Aunque antes, un dato relevante a tener en cuenta: Pablo Larraín ya dirigió Tony Manero (2008) y Post Mortem (2010). Es decir, abordó en el pasado tanto el contexto de pobreza durante la dictadura chilena como el golpe de Estado de 1973 recurriendo al drama como elemento principal. Ambas, opinión personal, resultaron ser brillantes, sus mejores películas a la fecha. En esta ocasión, sin embargo, el director ha decidido cambiar el tono y jugar con fuego, realizando una jugada arriesgadísima y compleja: meterse con la figura y legado familiar del dictador Augusto Pinochet, en un tono de comedia liviana.
Y es que si quieres entrar a estos temas, lo más fácil es plantarte un documental de dos horas o una película tremendamente seria, dura y dramática que denunciase los atropellos a DD.HH + robos y estafas ejercidos en dictadura por Pinochet, Krassnoff y cía. El tema es que siendo sinceros: ¿Quién lo vería? Si quieres llegar a públicos más amplios tienes que salir de la zona de confort, llevar tu película a Netflix y apostar por algo más ligero, al menos en apariencia. Que es lo que ha hecho Pablo Larraín en El Conde, realizar una película denuncia pero todo con una sonrisa cínica en la boca, lo cual está encarnado en el filme de manera perfecta en la figura de Carmen (Paula Luchsinger, en un papel extraordinario y clave), una monja ("fanática religiosa que se sacrifica por la causa") contratada por los hijos e hijas de Pinochet para revisar las cuentas de este y poder al fin, percibir al fin la herencia que consideran les corresponde por justicia.
En el camino, Larraín no deja a títere con cabeza. Trata a la familia de Pinochet por lo bajo de idiotas, sin vergüenzas, interesados y flojos. Tal cual, sin pelos en la lengua. Al dictador como un ente maligno mediocre y arribista que, al ser nadie en la Francia de fines 1700 decidió emigrar hacia a un país escondido latinoamericano que nadie conocía para "liberarlo del comunismo", al torturador Miguel Krassnoff lo relega a un rol de lacayo sirviente del dictador, a Lucia Hiriart la trata de una pobre mujer amargada que oculta su mediocridad entre perfumes y joyas. ¡Hasta a la iglesia católica le llega algún palo!. Y así, todo con una sonrisa en la boca...
Años atrás, el mismo director falló por realizar una caricatura light del plebiscito chileno en No (2012) y también por entregar un ladrillo pesadísimo en Neruda (2016), esta vez ha ido en búsqueda del equilibrio.

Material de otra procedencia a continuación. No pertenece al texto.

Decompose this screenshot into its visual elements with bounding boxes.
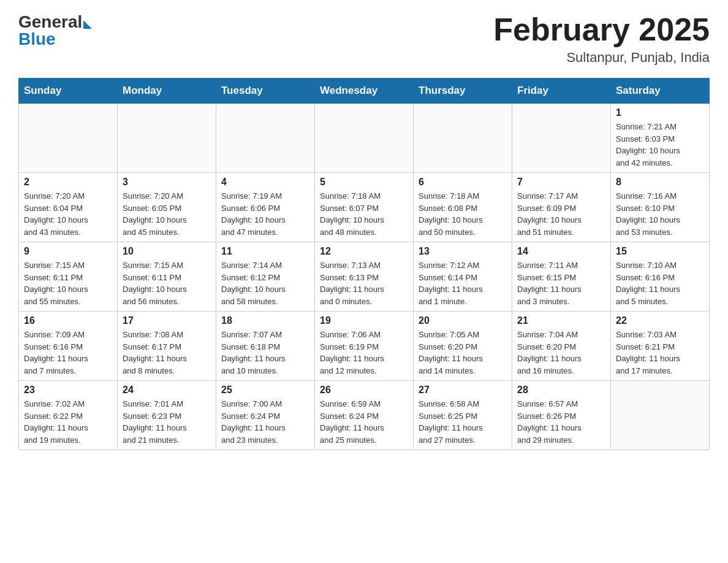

En ese camino, seguro el filme de todas formas resultará algo incomprendido pues es "demasiado ligero" para quien busca política dura y "demasiado lento" para quienes buscan un blockbuster rápido de seguir. Larraín ha corrido serios riesgos al osar mezclar cosas que en teoría no deberían mezclarse, metiendo imágenes, líneas y simbolismos potentes por montón. El resultado es glorioso.